I was reading Fraleigh's abstract algebra textbook on field extension and he gave a proof of Kronecker's Theorem, but there are several spots that I don't quite understand so any help would be very appreciated.
One question before I start: If $ F $ is a field, then is it true that $ F $ is a subfield of $ F[x] $ since I can view elements in $ F $ as constant polynomials in $ F[x]? $
Theorem: Let $ F $ be a field and $ f(x) \in F[x] $ be a nonconstant polynomial. Then there exists an extension field $ E $ of $ F $ and an $ \alpha \in E $ such that $ f(\alpha) = 0 . $
Proof: We know that $ f(x) $ can be factored into products of irreducible polynomials in $ F[x] $ so it is sufficient to prove the theorem when $ f(x) $ is irreducible. We define the map $$ \psi: F \to F[x]/\langle f(x) \rangle $$ by $ \psi(a) = a + \langle f(x) \rangle $ for $ a \in F, $ which is a one-to-one map. We defined addition and multiplication in $ F[x]/\langle f(x) \rangle $ by choosing any representatives, so we may choose $ a \in (a + \langle f(x) \rangle). $ Thus $ \psi $ is a homomorphism that maps $ F $ one-to-one onto a subfield of $ F[x]/\langle f(x) \rangle. $ We identify $ F $ with $ \{a + \langle f(x) \rangle \mid a \in F \} $ by means of this map $ \psi. $ Thus we shall view $ E = F[x]/\langle f(x) \rangle $ as an extension field of $ F. $
Can someone explain what the bold paragraph is saying? In particular, I don't understand what he meant when he said We defined addition and multiplication in $ F[x]/\langle f(x) \rangle $ by choosing any representatives, so we may choose $ a \in (a + \langle f(x) \rangle). $ The way I understand it is that since any element $ a \in F $ can be written as $ a = a + 0.f(x), $ so $ F $ is a subfield of $ F[x]/\langle f(x) \rangle, $ but I don't think it's the correct interpretation.

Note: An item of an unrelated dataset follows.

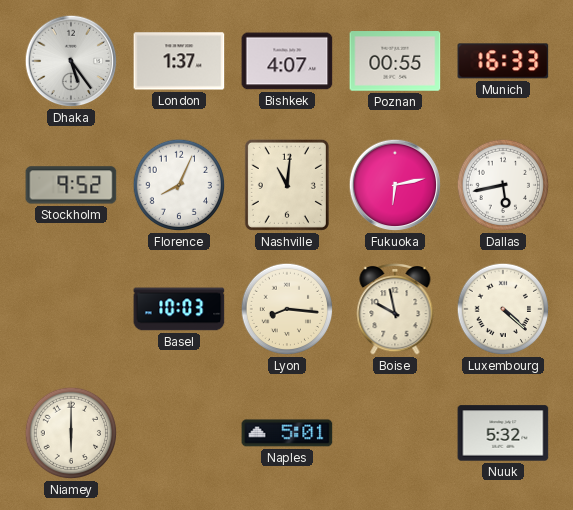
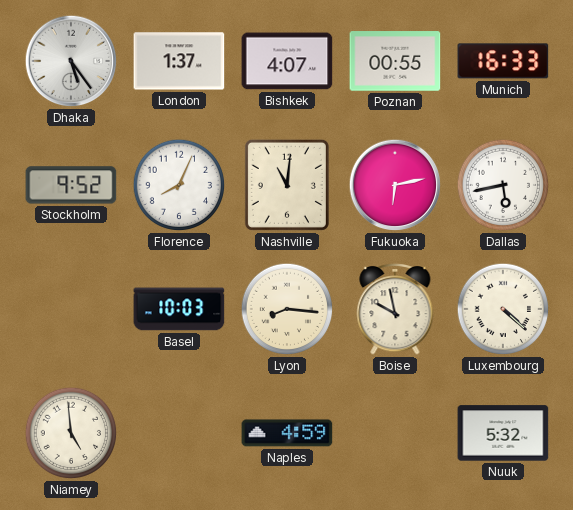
Niamey: 6:00 -> 4:59
Naples: 5:01 -> 4:59
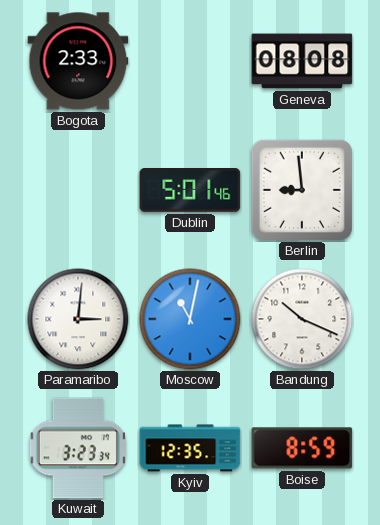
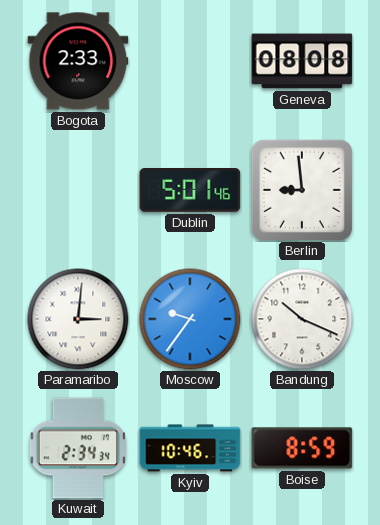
Moscow: 11:02 -> 9:36
Kuwait: 3:23 -> 2:34
Kyiv: 12:35 -> 10:46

Now we show that $ E $ contains a zero of $ f(x). $ Let $ \alpha = x + \langle f(x) \rangle \in E. $ Consider the evaluation homomorphism $ \phi_{\alpha}: F[x] \to E, $ then we have:
$$ \phi_{\alpha}(f(x)) = \phi_{\alpha}(a_{0} + a_{1}x + \dots + a_{n}x^n) = a_{0} + a_{1}(x + \langle f(x) \rangle) + \dots + a_{n}(x + \langle f(x)

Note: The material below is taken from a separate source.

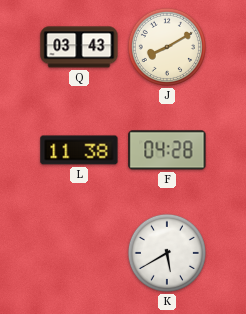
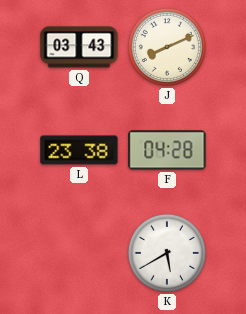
J: 8:10 -> 8:11
L: 11:38 -> 23:38
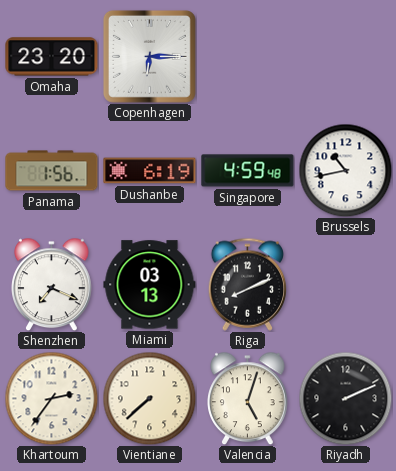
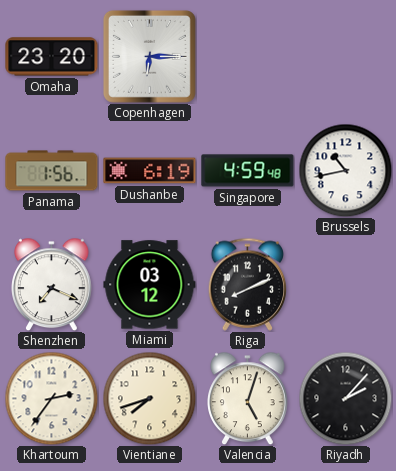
Miami: 03:13 -> 03:12
Vientiane: 7:38 -> 7:42
Riyadh: 2:11 -> 2:07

\rangle)^n \in E $$ where $ a_{i} \in F. $
Hence $ \mathbf{f(\alpha) = (a_{0} + a_{1}x + \dots + a_{n}x^n) + \langle f(x) \rangle = f(x) + \langle f(x) \rangle = \langle f(x) \rangle = 0 \in E}. $
Regarding the last sentence, $ f(x) + \langle f(x) \rangle = \langle f(x) \rangle $ because $ f(x) \in \langle f(x) \rangle, $ but why then is $ \langle f(x) \rangle = 0? $
Best Answer
Remember how you defined sum and multiplication in factor rings (Section 26). Also as $a=a+0.f(x)$ then $a \in (a+⟨f(x)⟩)$, and you can choose $a$ as representative. For, example $x$ is representative of $x+⟨f(x)⟩$.

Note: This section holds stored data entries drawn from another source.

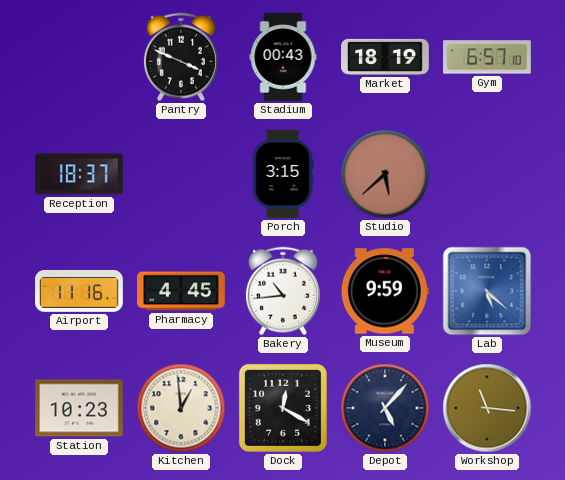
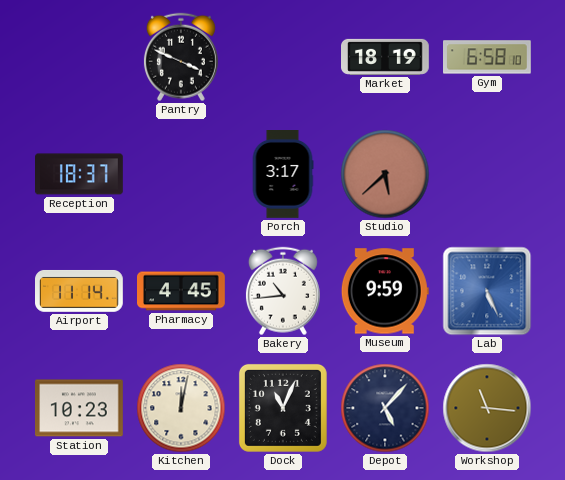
Stadium: 00:43 -> none
Gym: 6:57 -> 6:58
Porch: 3:15 -> 3:17
Airport: 11:16 -> 11:14
Lab: 5:22 -> 5:26
Kitchen: 12:59 -> 12:02
Dock: 12:20 -> 11:04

So, you are almost right . Since $\psi$ is a monomorphism (why?) , $F$ and $\psi(F)$ are isomorphic and $\psi(F)$ is a subfield of $F[x]/\langle f(x) \rangle$.Then you can see $F$ as a subfield.
In the second part , remember that in $E$: the factor ring, the new zero is $⟨f(x)⟩$ , because in the way you defined the sum in $E$, $⟨f(x)⟩$ is the neutral element.